= Ole Thomesen =

Norwegian jurist and politician

Ole Thomesen (12 November 1817 – 8 October 1905) was a Norwegian jurist and politician for the Liberal Party. A member of the Norwegian Parliament for five terms, he became known as a radical and liberal politician. He spent his professional career as a jurist working in various parts of Eastern Norway.

==Personal life==
He was born in Kragerø as the son of merchant Claus Thomesen and his wife Inger Pedersen. His older brother Thomes Thomesen was a merchant and politician. Through him Ole Thomesen was an uncle of feminist, journalist and politician Fernanda Nissen. Another niece, painter Sophie Marie Stoltenberg Thomesen, married painter Erik Werenskiold. In March 1850 he married Johanne Jacobine Aalborg (1824–1893).

==Career==
Ole Thomesen attended his early school in Kragerø, but then moved to Christiania, as he wanted an academic education instead of becoming a merchant. He took the examen artium in 1837 and the cand.jur. degree in 1843. Then, after half a year as a junior solicitor in Vågå Municipality he returned to Kragerø. However in 1848 he returned to Vågå as acting attorney. He was later a junior solicitor in Lillehammer Municipality before moving to Ringsaker Municipality in 1853 and Faaberg Municipality in 1855, where he worked as an attorney and farmer. He was also involved when a Norwegian-owned (as opposed to British-owned) steamship company trafficking the lake Mjøsa was established in 1853. As the company needed new ships, one of the ships that was ordered was Skibladner, and Thomesen personally signed the contract for building the ship. Built in Motala, Skibladner became operational in 1856, and is still in operation as of 2009. The encyclopedia Store norske leksikon reports that Skibladner is probably the second oldest paddle steamer in the world, behind the Romanian Tudor Vladimirescu.

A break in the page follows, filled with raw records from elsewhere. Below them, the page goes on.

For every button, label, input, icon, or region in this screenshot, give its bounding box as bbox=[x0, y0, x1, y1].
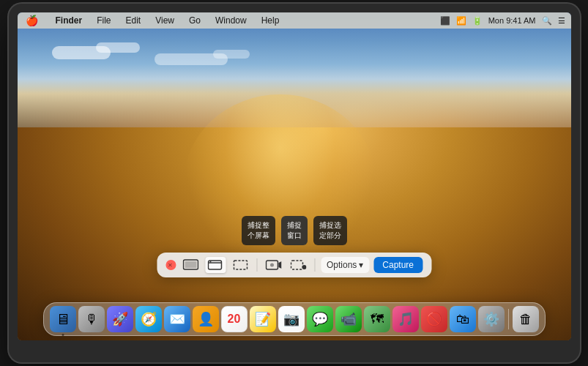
dock-item-finder[interactable]: 🖥 bbox=[50, 306, 76, 332]
selection-label[interactable]: 捕捉选 定部分 bbox=[313, 216, 347, 245]
dock-item-messages[interactable]: 💬 bbox=[307, 306, 333, 332]
menu-bar: 🍎 Finder File Edit View Go Window Help ⬛… bbox=[18, 12, 571, 29]
close-button[interactable]: ✕ bbox=[165, 260, 176, 270]
help-menu[interactable]: Help bbox=[259, 15, 282, 26]
dock-item-facetime[interactable]: 📹 bbox=[335, 306, 362, 332]
apple-menu[interactable]: 🍎 bbox=[23, 15, 40, 26]
fullscreen-label[interactable]: 捕捉整 个屏幕 bbox=[242, 216, 275, 245]
wifi-icon[interactable]: 📶 bbox=[456, 16, 466, 26]
svg-point-8 bbox=[269, 264, 273, 267]
capture-button[interactable]: Capture bbox=[373, 257, 423, 273]
dock-item-systemprefs[interactable]: ⚙️ bbox=[478, 306, 505, 332]
file-menu[interactable]: File bbox=[94, 15, 113, 26]
dock-item-photos[interactable]: 📷 bbox=[278, 306, 305, 332]
search-icon[interactable]: 🔍 bbox=[542, 16, 552, 26]
svg-rect-5 bbox=[234, 261, 247, 269]
dock-item-siri[interactable]: 🎙 bbox=[78, 306, 105, 332]
dock-separator bbox=[508, 309, 509, 329]
window-menu[interactable]: Window bbox=[213, 15, 249, 26]
edit-menu[interactable]: Edit bbox=[124, 15, 144, 26]
svg-point-10 bbox=[302, 265, 306, 269]
svg-point-4 bbox=[209, 261, 211, 263]
dock-item-trash[interactable]: 🗑 bbox=[513, 306, 539, 332]
svg-marker-7 bbox=[278, 261, 281, 269]
dock-item-notes[interactable]: 📝 bbox=[250, 306, 276, 332]
dock-item-noop[interactable]: 🚫 bbox=[421, 306, 447, 332]
screenrecord-portion-btn[interactable] bbox=[288, 257, 308, 273]
laptop-frame: 🍎 Finder File Edit View Go Window Help ⬛… bbox=[9, 4, 580, 362]
dock-item-maps[interactable]: 🗺 bbox=[364, 306, 390, 332]
battery-icon[interactable]: 🔋 bbox=[472, 16, 483, 26]
dock-item-mail[interactable]: ✉️ bbox=[164, 306, 190, 332]
svg-rect-1 bbox=[185, 261, 196, 268]
dock-item-contacts[interactable]: 👤 bbox=[193, 306, 219, 332]
selection-btn[interactable] bbox=[230, 257, 250, 273]
finder-menu[interactable]: Finder bbox=[53, 15, 85, 26]
options-button[interactable]: Options ▾ bbox=[321, 257, 369, 273]
screenshot-toolbar: ✕ bbox=[157, 253, 431, 277]
dock-item-music[interactable]: 🎵 bbox=[392, 306, 419, 332]
fullscreen-btn[interactable] bbox=[180, 257, 201, 273]
dock-item-calendar[interactable]: 20 bbox=[221, 306, 248, 332]
dock-item-safari[interactable]: 🧭 bbox=[135, 306, 162, 332]
go-menu[interactable]: Go bbox=[187, 15, 203, 26]
svg-rect-9 bbox=[291, 261, 302, 269]
screen: 🍎 Finder File Edit View Go Window Help ⬛… bbox=[18, 12, 571, 340]
time-display: Mon 9:41 AM bbox=[488, 16, 536, 25]
window-btn[interactable] bbox=[205, 257, 226, 273]
desktop-background bbox=[18, 12, 571, 340]
screenrecord-btn[interactable] bbox=[263, 257, 283, 273]
window-label[interactable]: 捕捉 窗口 bbox=[281, 216, 308, 245]
dock-item-launchpad[interactable]: 🚀 bbox=[107, 306, 133, 332]
control-center-icon[interactable]: ☰ bbox=[558, 16, 565, 26]
toolbar-separator-1 bbox=[256, 258, 257, 272]
view-menu[interactable]: View bbox=[153, 15, 176, 26]
dock-item-appstore[interactable]: 🛍 bbox=[450, 306, 476, 332]
airplay-icon[interactable]: ⬛ bbox=[440, 16, 450, 26]
screenshot-mode-labels: 捕捉整 个屏幕 捕捉 窗口 捕捉选 定部分 bbox=[242, 216, 347, 245]
dock: 🖥 🎙 🚀 🧭 ✉️ 👤 20 📝 bbox=[43, 302, 546, 336]
toolbar-separator-2 bbox=[314, 258, 315, 272]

In 1867 Thomesen returned to Kristiania. After two years as acting assessor in the city court, he got the position on a permanent basis in 1869. In February 1874 he was appointed as district stipendiary magistrate in Nedre Telemark. He resided at Gvarv. He was elected to the Norwegian Parliament from the constituency Bratsberg Amt in 1877, 1880, 1883, 1886 and 1889, since 1884 representing the Liberal Party. From 1883 he was a member of the Lagting. As such he was a candidate to participate in the Impeachment Court of 1883-1884, composed of Lagting members and Supreme Court Justices, but he was weeded out as the counsel for the defence took care to decline the candidatures of some of the more liberal and intellectual Lagting members. The aim was to put pressure on the remaining Lagting members, whom the conservatives called "the non-competent part of the court", but this did not succeed.

As a politician Thomesen was, already from an early age, more radical than party leader and Prime Minister Johan Sverdrup. He was a strong proponent of public saving, and advocated liberal rules of suffrage—for male citizens. He also supported separation of church and state, and opposed the religious influence in his party, proponents of which would later break out to form the more lay-Christian Moderate Liberal Party. Thomesen was also anti-Swedish Union. He advocated republicanist rule, citing that the head of the executive branch of government should be vested with constitutional responsibility, and be elected for his skills. However, he also advocated the parliamentary system with a weak executive branch compared to the legislature.

He eventually became an outspoken opponent of Prime Minister Johan Sverdrup, perceiving him as not radical enough. In December 1888 he hinted that Sverdrup was indirectly responsible for Ole Richter's suicide; as a result Thomesen was admonished through a Royal Resolution. He also antagonized other Liberal parliament members from his same constituency, notably Viggo Ullmann. Ultimately he was not re-elected for a sixth parliamentary term. He retired as a district stipendiary magistrate in August 1892, and moved to Sandvika. He died in eastern Bærum in October 1905.